The in vivo experiments where HA was infused into the hippocampus via minipumps (Sallmen et al. 2003b) as an intervention to alter hippocampal neural activity is one of the few hibernation studies relating the hippocampus to the AAS that is not correlative in nature [see earlier reviews (Beckman and Stanton 1982; Heller 1979)]. The Sallmen et al. study and the reviews all postulate signal transmission during hibernation over a path from the hippocampus to the AAS, a system mediating waking, sleep, and coma in non-hibernating mammals first described by Moruzzi and Magoun (1949). In a recent reassessment of brainstem nuclei forming the anatomical structure of the AAS, cell-specific lesions of the brainstem parabrachial–precoeruleus complex (Fuller et al. 2011) produced the marked behavioral changes seen in the original experiments (Moruzzi and Magoun 1949).

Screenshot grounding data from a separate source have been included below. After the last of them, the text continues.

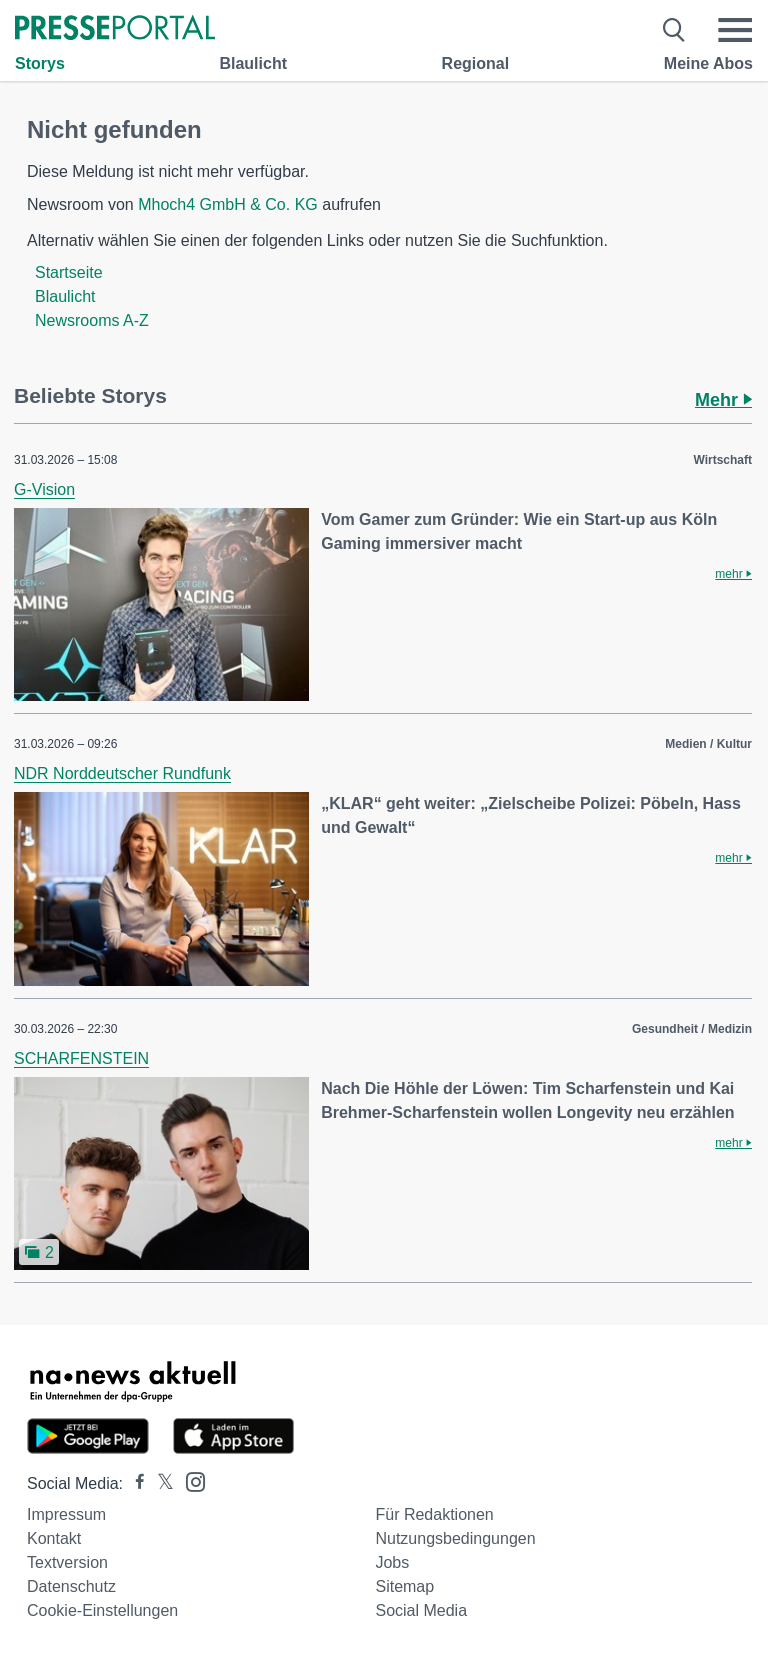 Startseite (69, 272)
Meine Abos (708, 63)
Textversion (67, 1562)
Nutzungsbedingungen (455, 1538)
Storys (40, 63)
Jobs (392, 1562)
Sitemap (404, 1586)
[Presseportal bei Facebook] (134, 1483)
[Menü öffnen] (735, 30)
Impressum (66, 1514)
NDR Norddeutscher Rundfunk (122, 773)
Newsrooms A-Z (92, 320)
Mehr (723, 400)
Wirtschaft (722, 460)
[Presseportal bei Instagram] (189, 1480)
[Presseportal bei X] (159, 1483)
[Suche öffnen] (674, 30)
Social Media (421, 1610)
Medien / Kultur (708, 744)
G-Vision (44, 489)
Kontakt (54, 1538)
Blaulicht (253, 63)
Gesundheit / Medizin (692, 1029)
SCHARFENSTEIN (81, 1058)
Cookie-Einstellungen (102, 1610)
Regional (476, 63)
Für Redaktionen (434, 1514)
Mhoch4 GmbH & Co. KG (228, 204)
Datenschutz (71, 1586) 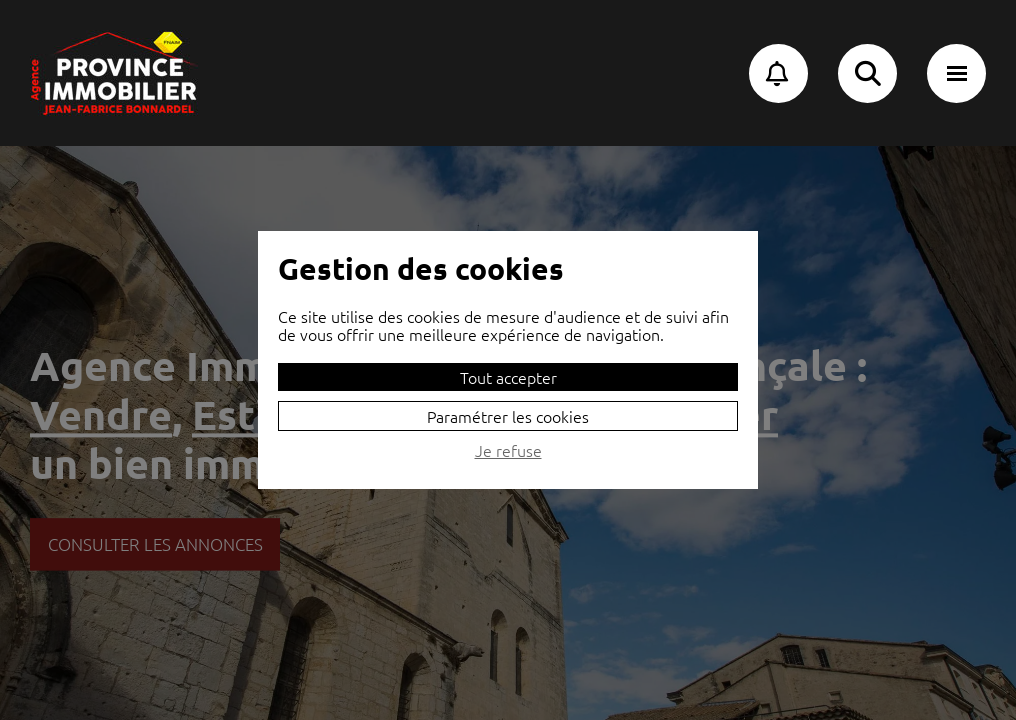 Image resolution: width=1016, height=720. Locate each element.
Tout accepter (508, 377)
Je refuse (508, 451)
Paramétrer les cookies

Future hibernation studies are needed to fully delineate the pathway from the hippocampus to these brainstem AAS nuclei. To date, evidence is consistent with the view that the AAS is inhibited in torpor (Harris and Milsom 2000), and one brain region that contributes to this inhibition is the hippocampus (Sallmen et al. 2003b).

Summary

This study is the first to provide graphical data showing that LTP can be generated at 35 °C in hippocampal slices from SH, WH, and HH groups (Fig. 1), consistent with a role for the hippocampus in memory formation in euthermic SH and WH groups and in animals that have aroused from hibernation. These findings extend previous work on SH and HH hippocampal slices over a temperature range from 18 to 30 °C (Arant et al. 2011). Taken together, the temperature dependence of LTP generation in Syrian hamsters indicates that LTP can be generated from euthermia to ~18 °C, suggesting that the role of the hippocampus in memory formation is limited to this range of brain temperatures. We also show for the first time that although LTP can no longer be generated at 15 °C, PSs can still be evoked (Fig. 2c) and HA can directly enhance CA1 pyramidal cell excitability (i.e., increased PSAs, Fig. 5) via H2 receptors (Fig. 6). These data support the view that at low brain temperatures, Syrian hamster hippocampal neurons can take on a new role—i.e., generation of inhibitory signals that suppress the AAS and prolong a hibernation bout. Overall, our data are consistent with a major temperature-dependent shift in the functional profile and behavioral role of Syrian hamster CA1 pyramidal neurons as they transition from euthermia to hibernation.